Text and Photos by Al Manlangit

Gotham. The Big Apple. The City of Towers. The World’s Financial Capital. The City That Never Sleeps. These and more describe only one city – New York. It sounds like all hype but once you land at JFK Airport and your taxi gets stuck in a forest of skyscrapers in the middle of Manhattan, you realize that it’s all for real.

Finding a decently-priced hotel downtown is an expensive proposition so we ended up at the Holiday Inn in Queens where a small room, breakfast excluded, two blocks away from the subway station which was seven stops from Times Square cost us US$160, plus tax. Steep but at least we could see the upper portion of the Empire State building from our window!

Though New York is divided into five boroughs, we concentrated on Manhattan only where the major sites were. Since this was my second visit, I acted as tour guide and the first stop were the museums. So many to choose from but because we couldn’t cram all in one visit, we concentrated on just a handful. Devoted to science, the American Museum of Natural History near Central Park has as its big draw – the Hall of Dinosaurs which displayed real fossils (not casts). Attached to it, the Hayden Planetarium was a gem and I had to drag my two boys away for they wanted to stay there the whole day!

Next was the Solomon Guggenheim Museum, Frank Lloyd Wright’s inverted-ziggurat masterpiece whose spiraling ramp made it an instant hit when it was built in 1959. It houses abstract collections of Chagall and Kandinsky among others but I was more interested in the building itself. We then made a quick stop in MoMA (Museum of Modern Art) to view Van Gogh’s “Starry Night” plus several Rodins and Picassos before proceeding to the Metropolitan Museum of Art on 5th Avenue. It is a huge place and rightly so with so many works on display from a staggering collection of Egyptian, Greek and Roman art down to its awesome European and American paintings. If I had one whole day free to spend in this city, this would be the place. But we had to move to  the Intrepid Sea, Air and Space Museum by the Hudson River. Exploring this former aircraft carrier converted into a museum was pretty exhilarating specially going through the planes on the flight deck and hangars below. It was all the more interesting to know that this ship saw action and played an important role in the Japanese Navy’s defeat in the Battle of Leyte Gulf in WWII.

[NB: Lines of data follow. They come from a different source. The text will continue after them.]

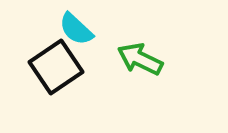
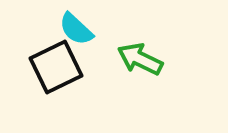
black square: rotated 8 degrees clockwise
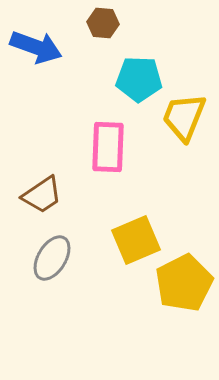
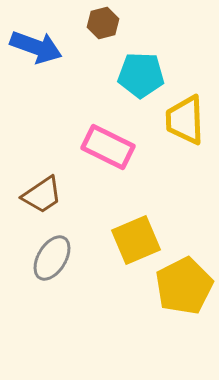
brown hexagon: rotated 20 degrees counterclockwise
cyan pentagon: moved 2 px right, 4 px up
yellow trapezoid: moved 1 px right, 3 px down; rotated 24 degrees counterclockwise
pink rectangle: rotated 66 degrees counterclockwise
yellow pentagon: moved 3 px down
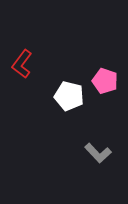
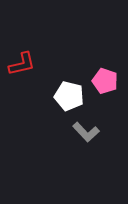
red L-shape: rotated 140 degrees counterclockwise
gray L-shape: moved 12 px left, 21 px up
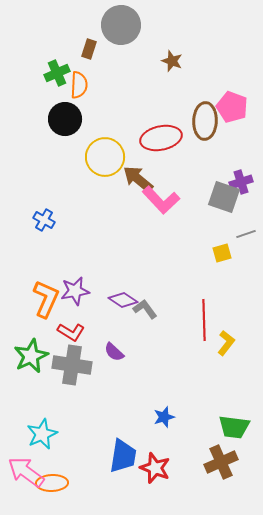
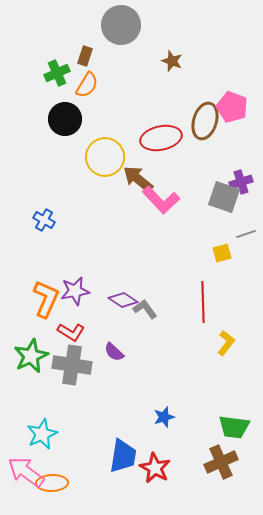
brown rectangle: moved 4 px left, 7 px down
orange semicircle: moved 8 px right; rotated 28 degrees clockwise
brown ellipse: rotated 15 degrees clockwise
red line: moved 1 px left, 18 px up
red star: rotated 8 degrees clockwise
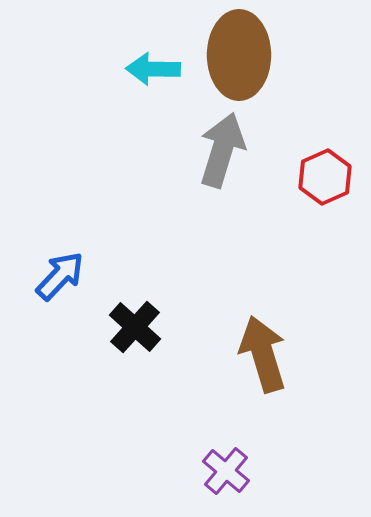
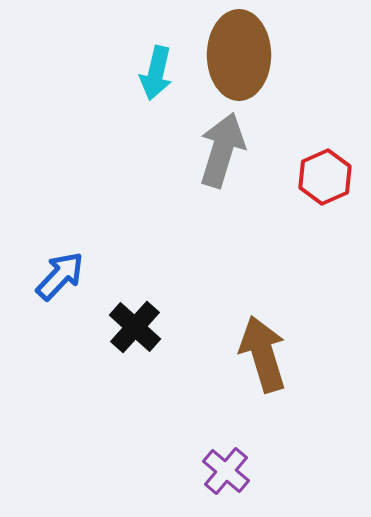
cyan arrow: moved 3 px right, 4 px down; rotated 78 degrees counterclockwise
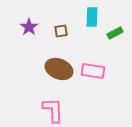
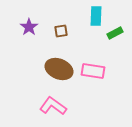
cyan rectangle: moved 4 px right, 1 px up
pink L-shape: moved 4 px up; rotated 52 degrees counterclockwise
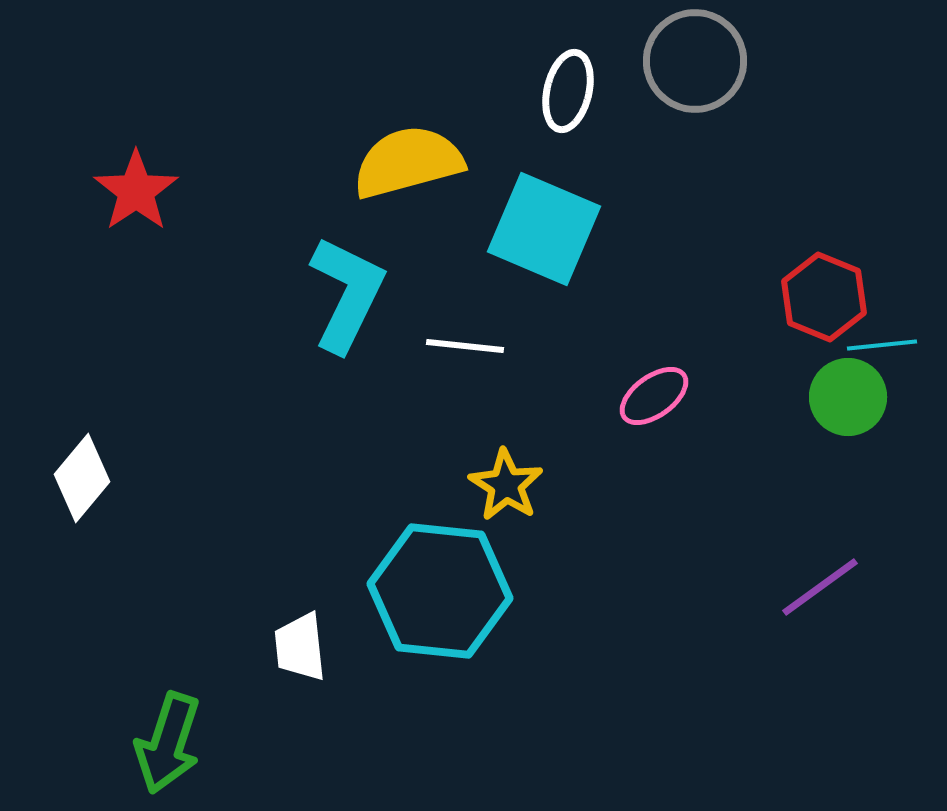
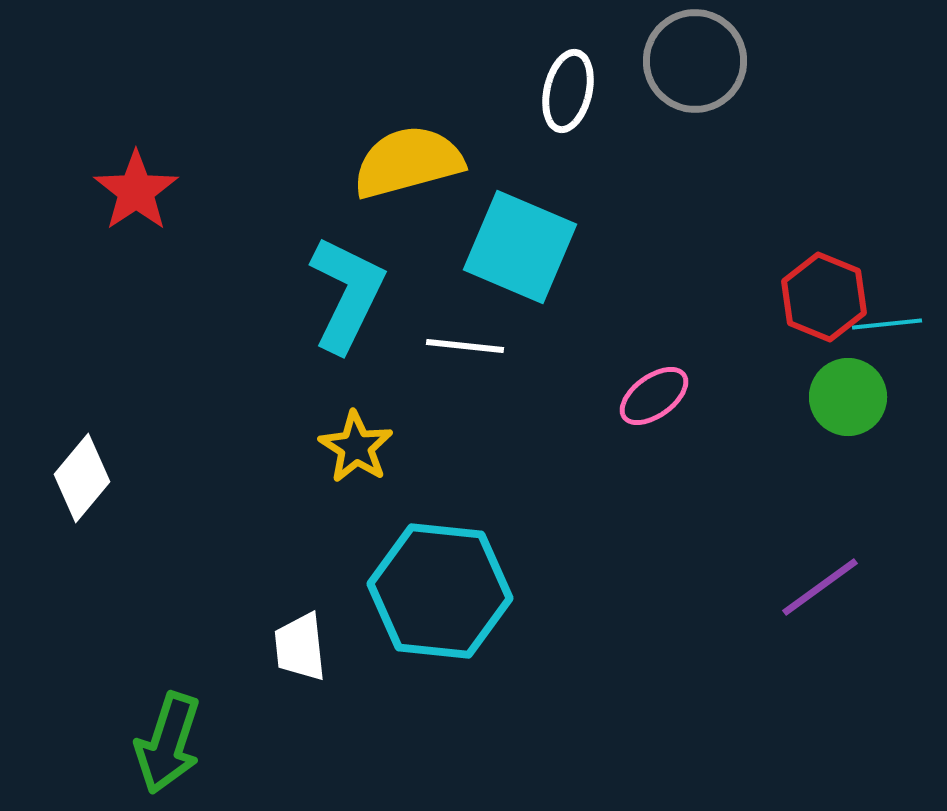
cyan square: moved 24 px left, 18 px down
cyan line: moved 5 px right, 21 px up
yellow star: moved 150 px left, 38 px up
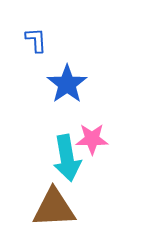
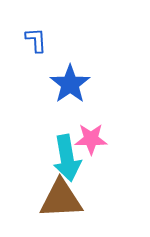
blue star: moved 3 px right
pink star: moved 1 px left
brown triangle: moved 7 px right, 9 px up
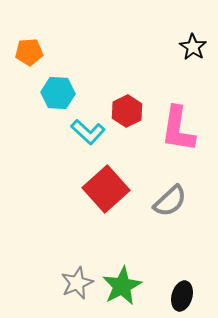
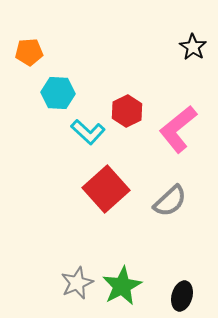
pink L-shape: rotated 42 degrees clockwise
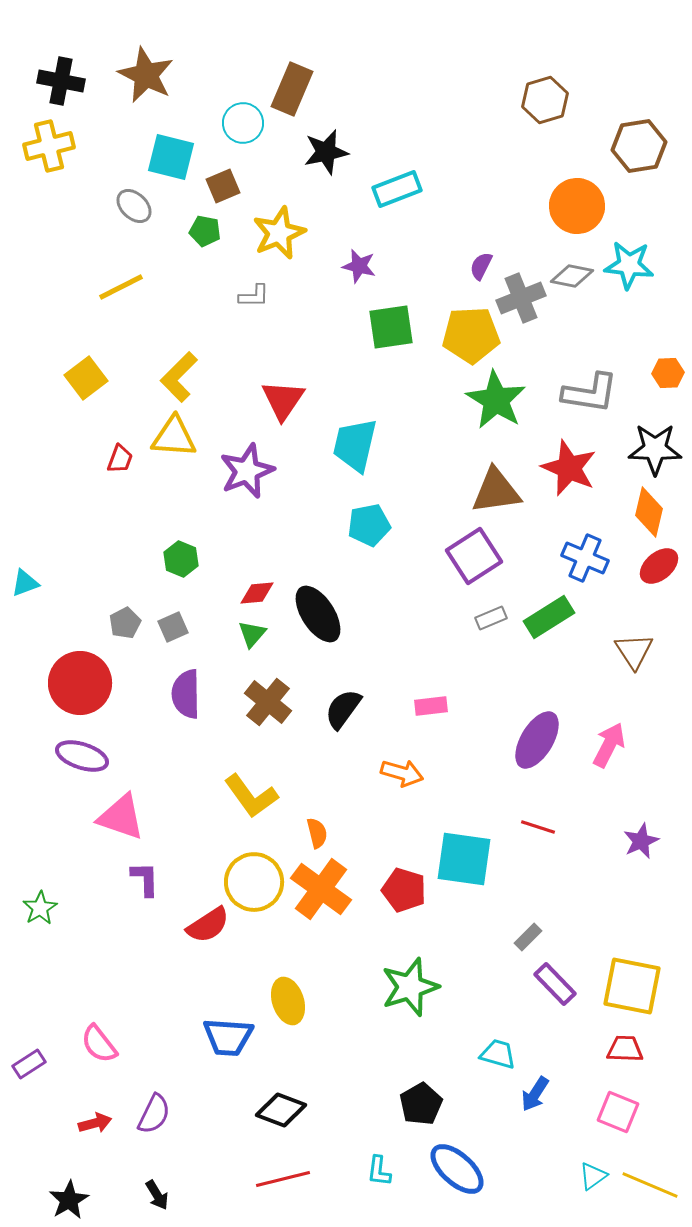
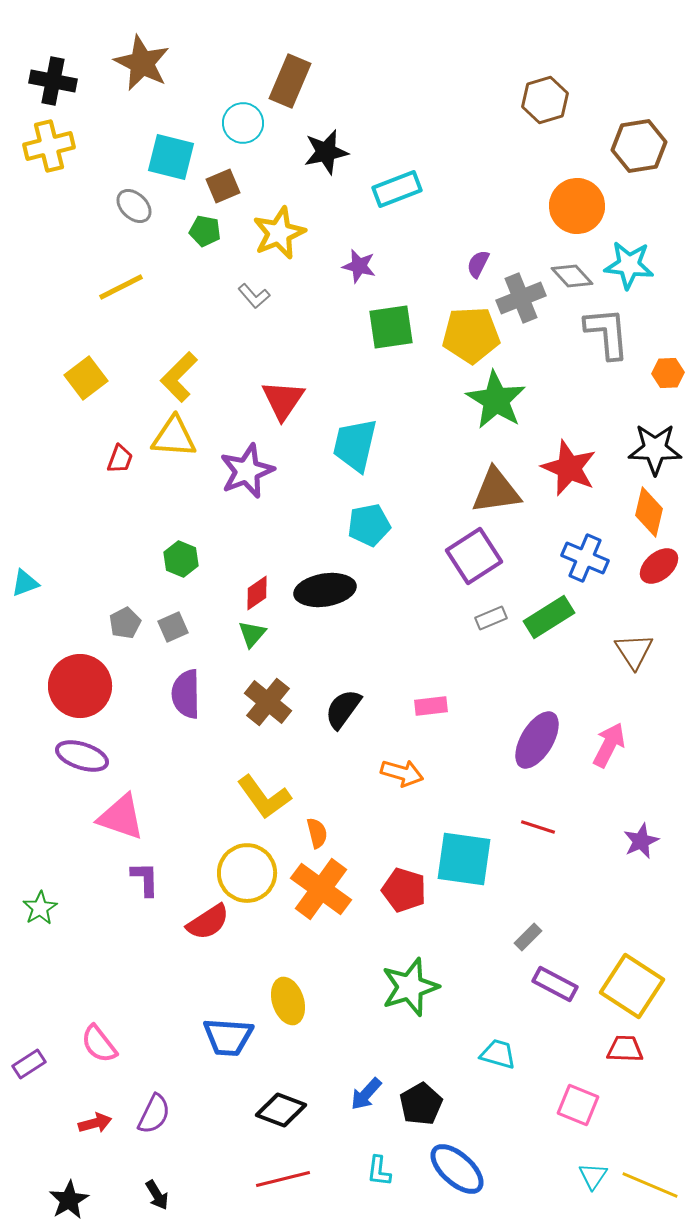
brown star at (146, 75): moved 4 px left, 12 px up
black cross at (61, 81): moved 8 px left
brown rectangle at (292, 89): moved 2 px left, 8 px up
purple semicircle at (481, 266): moved 3 px left, 2 px up
gray diamond at (572, 276): rotated 36 degrees clockwise
gray L-shape at (254, 296): rotated 48 degrees clockwise
gray L-shape at (590, 393): moved 17 px right, 60 px up; rotated 104 degrees counterclockwise
red diamond at (257, 593): rotated 30 degrees counterclockwise
black ellipse at (318, 614): moved 7 px right, 24 px up; rotated 66 degrees counterclockwise
red circle at (80, 683): moved 3 px down
yellow L-shape at (251, 796): moved 13 px right, 1 px down
yellow circle at (254, 882): moved 7 px left, 9 px up
red semicircle at (208, 925): moved 3 px up
purple rectangle at (555, 984): rotated 18 degrees counterclockwise
yellow square at (632, 986): rotated 22 degrees clockwise
blue arrow at (535, 1094): moved 169 px left; rotated 9 degrees clockwise
pink square at (618, 1112): moved 40 px left, 7 px up
cyan triangle at (593, 1176): rotated 20 degrees counterclockwise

Sprawling Central Park is the playground for New Yorkers. Here you can play football, jog, bike, skate or just lie on the grass staring at the skyscrapers in the distance. This 800-acre green island in the middle of the concrete jungle has expansive fields labeled as Sheep’s Lawn, Great Lawn and Shakespeare Garden complete with landscaped footpaths and ponds filled with swans. There is even a big lake in the northern part where you can go boating in summer or ice skating in winter. We started our walk from one corner on 72nd Street called “Imagine” which featured a mosaic in memory of John Lennon commemorating his life and music. The Dakota mansion where he lived and was gunned down was just a stone’s throw away. We walked down a couple of blocks enjoying the scenery and the sound of birds chirping, and watched people playing touch football, walking their dogs, flying kites or picnicking. Then we sat on one of the numerous rocky outcroppings to rest and eat our hotdogs bought from a nearby stall. It was one of those rare and beautiful afternoons before dusk when one could peacefully contemplate the world go by.

From the southern corner of Central Park where 5th Avenue meets 59th Street, serious high-end shopping begins. Starting with FAO Schwarz, there’s Bergdorf, Van Cleef & Arpels, LV, Prada, Fendi, Tiffany, Gucci, Ferragamo, Harry Winston, Cartier, Versace, Kenneth Cole, Saks Fifth Ave. and the NBA Store. Mind you, these aren’t small branches but anchor stores that have everything you could dream of from their catalogue. While the wife enjoyed her window shopping, I got intrigued by the interiors and design concepts they had to offer so that by the time we reached St. Patrick’s Cathedral, we had to take a break and rest our overloaded sensory organs as well as our weary feet. So after a brief spell inside the church’s cool and quiet surroundings, we stopped at a nearby deli.